8. Live it up - you'll be fine 

Best wishes!


----------



## lonewolf (Jun 12, 2012)

Teraflops you mentioned bank fees get rid of the bank join a credit union & make an appointment to see a financial advisor. Since your income is so high I kinda favour RRSP over TFSA even more so as you get closer to retirement. Your income is going to be so low when you retire compared to now so lower tax bracket. Though the government has a shortage of dollars & could increase taxes. I was reading a few days back & I think it was England that one time had a 99.25% income tax in their highest tax tier.


----------



## none (Jan 15, 2013)

Yeah, RRSPs are a no brainer for this one. What is with all the love for TFSAs?
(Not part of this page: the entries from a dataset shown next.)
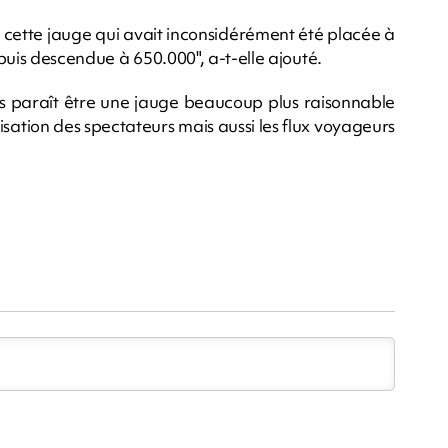
e cette jauge qui avait inconsidérément été placée à
 puis descendue à 650.000", a-t-elle ajouté.
s paraît être une jauge beaucoup plus raisonnable
risation des spectateurs mais aussi les flux voyageurs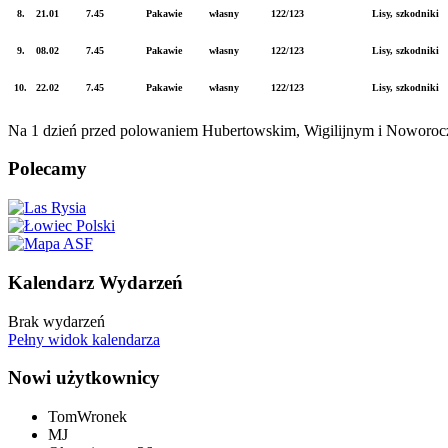
8.
21.01
7.45
Pakawie
własny
122/123
Lisy, szkodniki
9.
08.02
7.45
Pakawie
własny
122/123
Lisy, szkodniki
10.
22.02
7.45
Pakawie
własny
122/123
Lisy, szkodniki
Na 1 dzień przed polowaniem Hubertowskim, Wigilijnym i Noworocz
Polecamy
Kalendarz Wydarzeń
Brak wydarzeń
Pełny widok kalendarza
Nowi użytkownicy
TomWronek
MJ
Yeash!


----------



## Just a Guy (Mar 27, 2012)

Better return, but much more work, may be to look into some real estate investments. The leverage would get you a better return, steady cash flow, relatively low risk if done correctly. However, it's definitely not a hands off investment.


----------



## Teraflops (Feb 10, 2016)

Hi again 

Yes, I am single and rent. I was inches away from selling my Ford Ranger and motocross bike but stepped back and realized that because it was paid for all I was paying was insurance and gas. I'm close to work so a tank lasts me weeks. I was going to bus it but for the cost of a bus pass, $130 I think now, I can pay for a spot near work to park my truck and have that luxury. I am a competent mechanic and am capable of any repair needed. I have never had to bring a vehicle to a garage to get raked over the coals. Example.. 2 months ago upper control arms were worn and also front wheel bearings were on their way out - $300 in parts and a saturday on my back and I was done. That kind of work in a garage would have pushed $1600 easily. Plus I have a motocross bike that I LOVE and I need the truck for that as well and its one thing that really matters to me.. it gets me out riding and exercising. It's worth it to me to keep the truck considering what I get from it. I live very simply and frugally as it is and the truck and bike are about the only thing there is that I could cut to save money and it's worth much more to me to keep them. My other expenses are things that I cant cut on.. rent/food/phone/truck insurance/gym etc. I dont buy clothes i dont absolutely need and when I do it's a pair of Levis from Walmart for $25 and even that's rare. I'm still paying off the rest of my massive student loan and that's $300 a month and will be that way for another few years. Then I can easily put away $1300 a month.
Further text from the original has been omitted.